The Cell is best known as the processor that lies at the heart of Sony’s Playstation 3 games console. But that was never intended to be the only home for the Cell processor, jointly developed by IBM, Sony, and Toshiba. The Cell’s unique architecture make it incredibly good at chewing through multiple streams of multimedia data. Now, Toshiba appears to be finally getting a return on its investment with the unveiling of a prototype Cell-based set-top box for its line of TVs.
The set-top box is designed to attack a knotty problem for TV makers — watching non-HD media (such as a DVD) on a HD television set can often be a poor experience, as enlarging the low resolution material to fill the screen also enlarges flaws and video compression artifacts unnoticeable on earlier generations of TVs. The solution is known as upconverting, and it involves processing the incoming video feed in real time to smooth out flaws and interpolate new pixels to fill in gaps between original pixels. (As the resolution of TVs continues to climb, in a few years we’ll even need to start upconverting 1080p HD television signals!)

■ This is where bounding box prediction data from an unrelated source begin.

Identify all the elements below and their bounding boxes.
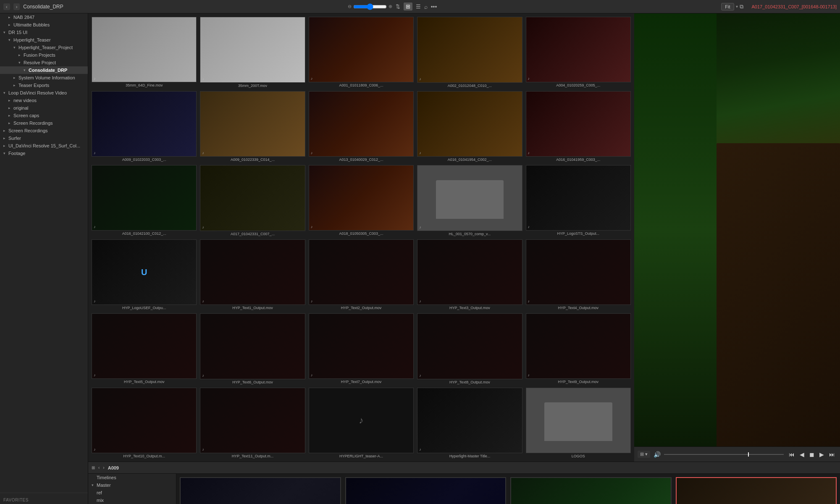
- sidebar-item-fusion[interactable]: Fusion Projects: [0, 51, 88, 59]
- bottom-fwd-btn[interactable]: ›: [103, 465, 104, 470]
- preview-view-btn[interactable]: ⊞ ▾: [638, 451, 650, 458]
- list-view-btn[interactable]: ☰: [416, 3, 421, 10]
- tree-timelines[interactable]: Timelines: [88, 474, 176, 481]
- fit-btn[interactable]: Fit: [721, 3, 734, 10]
- zoom-slider[interactable]: [353, 3, 387, 10]
- media-item-11[interactable]: ♪ A016_01042100_C012_...: [92, 165, 197, 236]
- sidebar-item-ui-davinci[interactable]: UI_DaVinci Resolve 15_Surf_Col...: [0, 142, 88, 150]
- more-btn[interactable]: •••: [431, 3, 437, 10]
- bottom-back-btn[interactable]: ‹: [98, 465, 100, 470]
- media-item-29[interactable]: ♪ Hyperlight-Master Title...: [417, 388, 522, 459]
- sidebar-item-resolve-proj[interactable]: Resolve Project: [0, 59, 88, 66]
- media-item-18[interactable]: ♪ HYP_Text2_Output.mov: [309, 239, 414, 310]
- media-item-2[interactable]: 35mm_200T.mov: [200, 17, 305, 88]
- thumb-28: ♪: [309, 388, 414, 453]
- preview-controls: ⊞ ▾ 🔊 ⏮ ◀ ◼ ▶ ⏭: [634, 446, 840, 462]
- media-name-30: LOGOS: [526, 454, 631, 458]
- media-item-26[interactable]: ♪ HYP_Text10_Output.m...: [92, 388, 197, 459]
- sidebar-label-footage: Footage: [8, 151, 25, 156]
- media-item-1[interactable]: 35mm_64D_Fine.mov: [92, 17, 197, 88]
- bottom-item-4[interactable]: ♪ A017_01042331_C007_[001648-001713].dng: [676, 477, 837, 504]
- media-item-12[interactable]: ♪ A017_01042331_C007_...: [200, 165, 305, 236]
- sidebar-label-hyperlight-proj: Hyperlight_Teaser_Project: [18, 45, 73, 50]
- chevron-dr15: [3, 30, 8, 34]
- sidebar-item-sysvolume[interactable]: System Volume Information: [0, 74, 88, 81]
- tree-mix[interactable]: mix: [88, 496, 176, 504]
- go-start-btn[interactable]: ⏮: [787, 450, 796, 459]
- sidebar-item-dr15[interactable]: DR 15 UI: [0, 29, 88, 36]
- grid-view-btn[interactable]: ⊞: [404, 3, 412, 10]
- bottom-thumb-4: ♪: [676, 477, 837, 504]
- media-grid-container[interactable]: 35mm_64D_Fine.mov 35mm_200T.mov ♪ A001_0…: [88, 13, 634, 462]
- sidebar-item-loop-davinci[interactable]: Loop DaVinci Resolve Video: [0, 89, 88, 97]
- sidebar-item-hyperlight[interactable]: Hyperlight_Teaser: [0, 36, 88, 44]
- media-name-14: HL_001_0570_comp_v...: [417, 232, 522, 236]
- media-name-6: A009_01022033_C003_...: [92, 158, 197, 162]
- media-name-3: A001_01011809_C006_...: [309, 83, 414, 87]
- media-item-19[interactable]: ♪ HYP_Text3_Output.mov: [417, 239, 522, 310]
- media-item-27[interactable]: ♪ HYP_Text11_Output.m...: [200, 388, 305, 459]
- sidebar-item-consolidate[interactable]: Consolidate_DRP: [0, 66, 88, 74]
- media-item-16[interactable]: U ♪ HYP_LogoUSEF_Outpu...: [92, 239, 197, 310]
- media-item-10[interactable]: ♪ A016_01041959_C003_...: [526, 91, 631, 162]
- sidebar-item-new-videos[interactable]: new videos: [0, 97, 88, 104]
- media-item-9[interactable]: ♪ A016_01041954_C002_...: [417, 91, 522, 162]
- play-btn[interactable]: ▶: [818, 450, 826, 459]
- tree-ref[interactable]: ref: [88, 489, 176, 496]
- media-item-13[interactable]: ♪ A018_01050305_C003_...: [309, 165, 414, 236]
- chevron-screenrec1: [8, 121, 13, 125]
- media-name-10: A016_01041959_C003_...: [526, 158, 631, 162]
- rewind-btn[interactable]: ◀: [798, 450, 806, 459]
- preview-timeline[interactable]: [664, 454, 784, 455]
- audio-btn[interactable]: 🔊: [654, 451, 661, 458]
- sidebar-item-teaser-exp[interactable]: Teaser Exports: [0, 81, 88, 89]
- media-item-4[interactable]: ♪ A002_01012048_C010_...: [417, 17, 522, 88]
- sidebar-item-screenrec2[interactable]: Screen Recordings: [0, 127, 88, 134]
- sidebar-item-screenrec1[interactable]: Screen Recordings: [0, 119, 88, 127]
- sort-btn[interactable]: ⇅: [396, 3, 400, 10]
- media-item-5[interactable]: ♪ A004_01020259_C005_...: [526, 17, 631, 88]
- view-toggle[interactable]: ⧉: [740, 3, 743, 10]
- go-end-btn[interactable]: ⏭: [827, 450, 837, 459]
- media-item-7[interactable]: ♪ A009_01022339_C014_...: [200, 91, 305, 162]
- media-item-20[interactable]: ♪ HYP_Text4_Output.mov: [526, 239, 631, 310]
- bottom-nav-icon[interactable]: ⊞: [92, 465, 95, 470]
- stop-btn[interactable]: ◼: [808, 450, 816, 459]
- media-item-24[interactable]: ♪ HYP_Text8_Output.mov: [417, 313, 522, 384]
- bottom-item-1[interactable]: HYPERLIGHT_000_0510_v07.[0080-0129].exr: [180, 477, 341, 504]
- thumb-29: ♪: [417, 388, 522, 454]
- bottom-item-3[interactable]: ♪ A018_01050305_C003_[003821-003895].dng: [510, 477, 672, 504]
- media-item-6[interactable]: ♪ A009_01022033_C003_...: [92, 91, 197, 162]
- media-item-8[interactable]: ♪ A013_01040029_C012_...: [309, 91, 414, 162]
- media-item-17[interactable]: ♪ HYP_Text1_Output.mov: [200, 239, 305, 310]
- media-item-23[interactable]: ♪ HYP_Text7_Output.mov: [309, 313, 414, 384]
- sidebar-item-footage[interactable]: Footage: [0, 150, 88, 157]
- media-item-22[interactable]: ♪ HYP_Text6_Output.mov: [200, 313, 305, 384]
- media-name-7: A009_01022339_C014_...: [200, 158, 305, 162]
- sidebar-item-surfer[interactable]: Surfer: [0, 134, 88, 142]
- nav-forward-btn[interactable]: ›: [13, 3, 20, 10]
- chevron-screencaps: [8, 113, 13, 118]
- media-item-3[interactable]: ♪ A001_01011809_C006_...: [309, 17, 414, 88]
- media-item-21[interactable]: ♪ HYP_Text5_Output.mov: [92, 313, 197, 384]
- sidebar-item-nab[interactable]: NAB 2847: [0, 13, 88, 21]
- sidebar-item-hyperlight-proj[interactable]: Hyperlight_Teaser_Project: [0, 44, 88, 51]
- media-item-30[interactable]: LOGOS: [526, 388, 631, 459]
- tree-master[interactable]: Master: [88, 481, 176, 489]
- media-name-27: HYP_Text11_Output.m...: [200, 454, 305, 458]
- media-name-26: HYP_Text10_Output.m...: [92, 454, 197, 458]
- bottom-title: A009: [108, 465, 119, 470]
- sidebar-item-bubbles[interactable]: Ultimatte Bubbles: [0, 21, 88, 29]
- thumb-16: U ♪: [92, 239, 197, 305]
- bottom-grid[interactable]: HYPERLIGHT_000_0510_v07.[0080-0129].exr …: [176, 474, 840, 504]
- sidebar-item-original[interactable]: original: [0, 104, 88, 112]
- bottom-item-2[interactable]: HYPERLIGHT_000_0410_v28.[0013-0135].exr: [345, 477, 507, 504]
- media-item-28[interactable]: ♪ HYPERLIGHT_teaser-A...: [309, 388, 414, 459]
- search-btn[interactable]: ⌕: [424, 3, 428, 10]
- media-item-15[interactable]: ♪ HYP_LogoSTS_Output...: [526, 165, 631, 236]
- media-item-25[interactable]: ♪ HYP_Text9_Output.mov: [526, 313, 631, 384]
- media-name-29: Hyperlight-Master Title...: [417, 454, 522, 458]
- nav-back-btn[interactable]: ‹: [3, 3, 10, 10]
- media-item-14[interactable]: ♪ HL_001_0570_comp_v...: [417, 165, 522, 236]
- sidebar-item-screencaps[interactable]: Screen caps: [0, 112, 88, 119]
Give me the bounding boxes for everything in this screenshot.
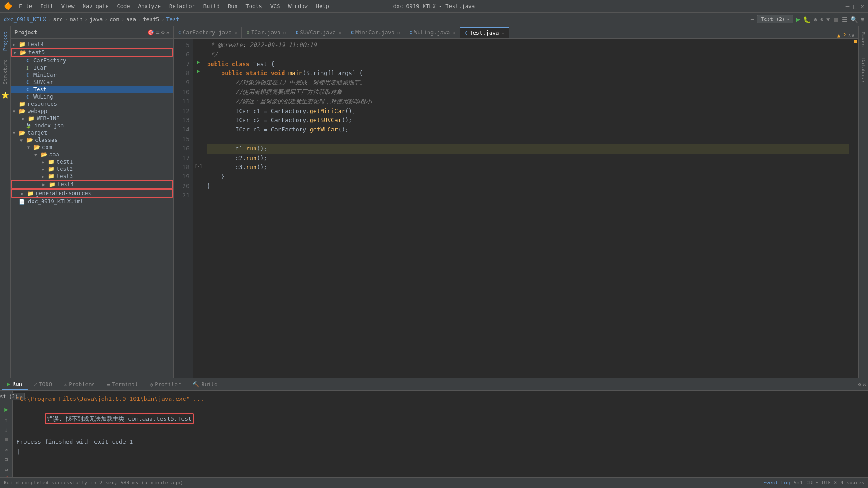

Toshiba is very proud of its upconverting technology, and hopes to improve it even further by taking advantage of the Cell’s video-crunching capabilities. The Cell can make three processing passes on a frame of video in the time it takes Toshiba’s current system to make one. The new set top box will also act as a DVR, allowing up to 6 HD channels to be recorded simultaneously, and be able to pull down video from the Internet. Toshiba hope to release the system sometime this year.